5. Pour la croissance des cellules manuel, inoculer une culture de 50 ml à un point de départ DO ₆₀₀ de 0,002 dans un flacon de 250 ml de culture. Agiter à 30 ° C à 250 rpm jusqu'à atteindre une finale cellules DO ₆₀₀ de 2,0 (pour Saccharomyces ou Candida) pour ~ 10 générations de croissance. Générations de croissance supplémentaire peut être obtenue par les cellules de dilution à une DO600 de 2,0 à 0,02 revenir dans un flacon de frais.
6. Récolte d'au moins 2 ~ OD ₆₀₀ unités de cellules pour chaque échantillon / heure-point dans des microtubes Safe-Lock.

Remarque: Toujours prélever un échantillon de cellules de départ (c'est à dire un "point de T0 temps») pour évaluer la représentation de contrainte initiale dans toute piscine nouvellement créé en ajoutant 1-2 DO ₆₀₀ de la piscine directement du congélateur aliquotes à un tube de 1,5 ml et le traitement tel que décrit ci-dessous.

4. L'extraction d'ADN génomique, puces à ADN par PCR et d'hybridation ou de séquençage

1. Purifier l'ADN génomique à partir de ~ 2 DO ₆₀₀ de cellules avec le kit Zymo recherche YeaStar conformément aux instructions du fabricant (Protocole I, si en utilisant l'ADN de la levure), ou toute autre méthode appropriée spécifique à l'organisme d'intérêt (en standard d'extraction phénol / chloroforme suivie d'une précipitation d'alcool fonctionne bien pour les microbes divers).
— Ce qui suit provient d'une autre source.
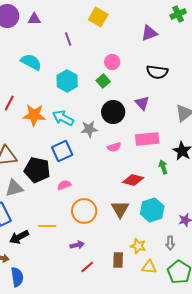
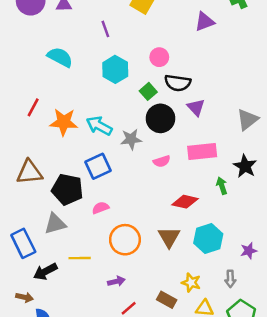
black semicircle: (157, 72) -> (178, 83), moved
cyan hexagon: (67, 81) -> (115, 69), moved
green square: (103, 81) -> (148, 91), moved
gray triangle: (14, 188) -> (55, 224), moved
brown rectangle: (118, 260) -> (167, 300), turned -63

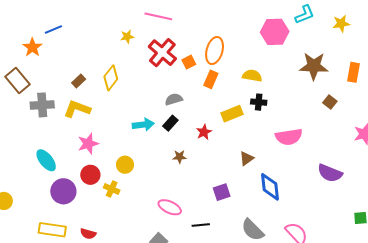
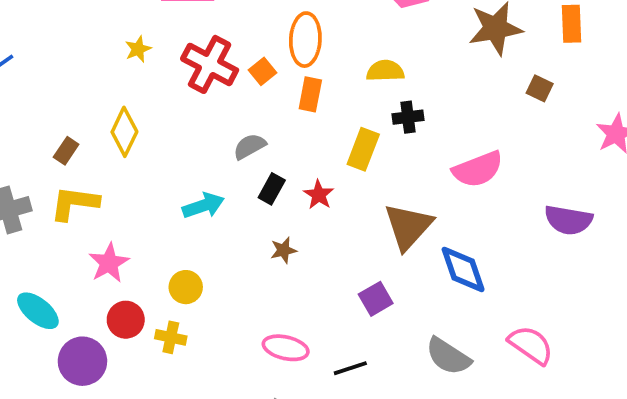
yellow rectangle: (232, 114) -> (363, 149), turned -35
black rectangle: (170, 123) -> (272, 189), moved
brown triangle: (247, 158) -> (408, 226), size x1.8

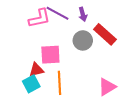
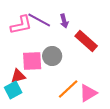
gray circle: (83, 40) -> (52, 56), moved
orange line: (60, 83) -> (68, 89), moved, turned 50

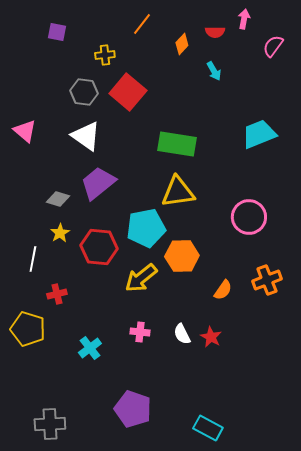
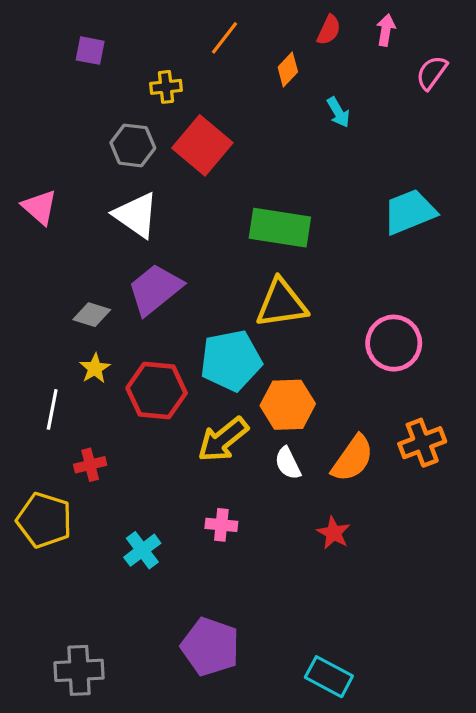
red semicircle: (215, 32) -> (329, 30), moved, turned -66
orange semicircle: (223, 290) -> (353, 458), size x1.5
white semicircle: (182, 334) -> (288, 463), moved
Si vous utilisez le kit YeaStar, éluer l'ADN avec 300 ul de TE 0,1 X au lieu de la uL 60 de TE 1X spécifiés dans le protocole. L'ADN génomique peut être stocké indéfiniment à -80 ° C.
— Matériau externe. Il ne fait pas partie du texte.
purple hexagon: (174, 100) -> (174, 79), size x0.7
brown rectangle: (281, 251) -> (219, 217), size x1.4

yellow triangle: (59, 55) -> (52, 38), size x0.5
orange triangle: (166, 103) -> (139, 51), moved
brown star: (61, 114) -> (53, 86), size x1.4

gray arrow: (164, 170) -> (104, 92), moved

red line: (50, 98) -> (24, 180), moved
2. Mettre en place des deux réactions PCR pour chaque échantillon, un pour le uptags et un pour le downtags, avec les conditions de la réaction comme suit: 33 ul ddH ₂ O, 6 pl de tampon 10X PCR sans MgCl _2, 3 pi 50 mM MgCl _2, 1,2 ul 10 mM de dNTPs, 1,2 ul 50 uM Up ou mélange d'amorces de Down, 0,6 ul 5 U / ul Taq polymérase, ~ 0,1 ug d'ADN génomique dans 15 pl. Le volume total est de 60 pi. Thermocycle dans les conditions suivantes: 94 ° C pendant 3 min, 30 cycles de 94 ° C 30s, 30s à 55 ° C, 72 ° C 30 ans, puis 72 ° C 3min, et maintenir à 4 ° C. Vérifiez les produits résultant de PCR sur un gel, un produit 60 pb pour les deux PCR est attendue pour amplicons utilisées pour l'hybridation et de 130bp des amplicons pour le séquençage de codes à barres). Les produits de PCR peut ensuite être stocké à -80 ° C indéfiniment.
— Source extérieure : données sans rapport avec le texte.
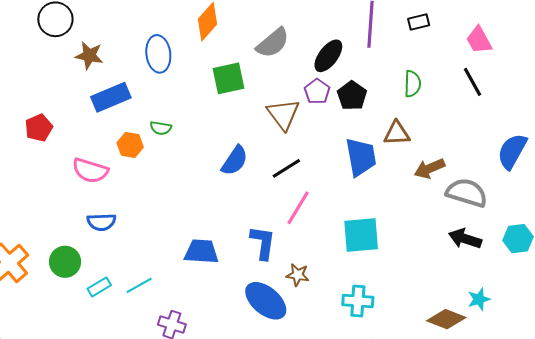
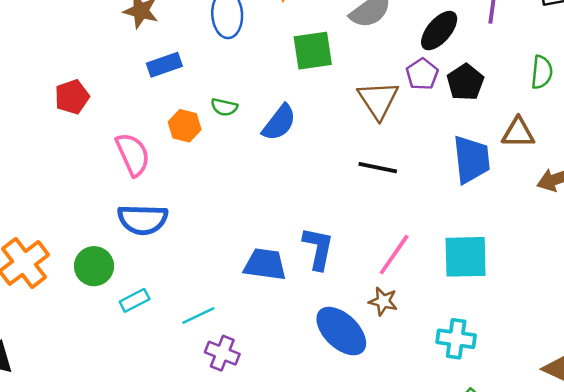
blue rectangle: (111, 97) -> (164, 65), size x0.7
blue semicircle: (235, 161) -> (279, 123), moved
black line: (286, 168) -> (378, 168), turned 40
pink semicircle: (90, 171) -> (133, 154), turned -135
pink line: (298, 208) -> (394, 255), moved
blue semicircle: (101, 222) -> (143, 220), size x1.4
blue L-shape: (263, 243) -> (318, 248), moved
cyan line: (139, 285) -> (198, 316), moved

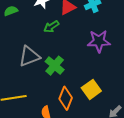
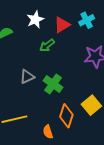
gray triangle: (29, 56) -> (27, 77), size x0.7

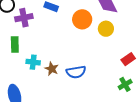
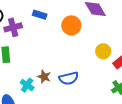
yellow circle: (106, 29) -> (103, 51), moved
cyan cross: (33, 62) -> (27, 85), moved, turned 32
3. Préchauffer le four à la température de l'hybridation à 42 ° C et mis en place un bain d'eau bouillante et seau à glace contenant une bouillie de glace-eau.
4. Pré-humides des tableaux par les remplit lentement avec 120 ul de tampon d'hybridation 1X.
5. Incuber dans le tampon d'hybridation à 42 ° C et 20 tours par minute pendant 10 minutes.
6. Préparer 90 ul de mélange d'hybridation par échantillon, plus un extra comme un tampon, comme suit: 75 pi de tampon d'hybridation 2X, 0,5 pi B213 oligonucléotide contrôle (0,2 fm / pi), 12 pl oligonucléotides mixtes (12h05 / ul), 3 pi 50X Denhardt solution) en lock-dessus tubes de 0,5 ml.
7. Ajouter 30 ul uptag PCR et 30 pl downtag PCR à 120 ul mélange d'hybridation pour un volume total de 150 pi. Faire bouillir pendant 2 minutes et mis dans l'eau glacée pendant au moins 2 minutes. Centrifuger brièvement les tubes avant utilisation.
8. Retirer le tampon de pré-hybridation à partir des tableaux et d'ajouter 90 ul hybridation / mix PCR. Pour éviter l'évaporation, la couverture des joints tableau avec une tache difficile-. Hybrider pendant 16 heures à 42 ° C, 20 rpm.
9. Fraîchement préparer 600 mélangez ul marquage à la biotine par échantillon, plus un supplémentaire, comme suit: 180 pl 20X SSPE, 12 pl 50X Denhardt, 6 pl 1% de Tween 20 (vol / vol), 1 pi 1 mg / ml de streptavidine-phycoérythrine, 401 ul ddH ₂ O. Magasin de tous les échantillons de streptavidine-PE dans l'obscurité. Aliquoter 600 pi en tubes de 2 ml. Enlever les taches de Tough-puces.
10. Retirer lentement mélange d'hybridation à partir des tableaux à la pipette et remplir microarrays avec 120 ul Laver A. Premier de la station d'Affymetrix fluidique.
11. Lavez les deux tableaux en utilisant une Affymetrix fluidique station selon les instructions du fabricant, en utilisant «Gene-Flex_Sv3_450" protocole avec les modifications suivantes: 1 étape supplémentaire avec lavage A (1 cycle, 2 mixes) avant la coloration, la température de lavage B 42 ° C au lieu de 40 ° C, une teinture à 42 ° C au lieu de 25 ° C. Il est également possible d'effectuer le lavage après l'hybridation, la coloration biotine, et le lavage après coloration manuelle (voir p. 396 en référence 15). Après les opérations de fluidique, exécutez la station fluidique »SHUTDOWN_450« protocole.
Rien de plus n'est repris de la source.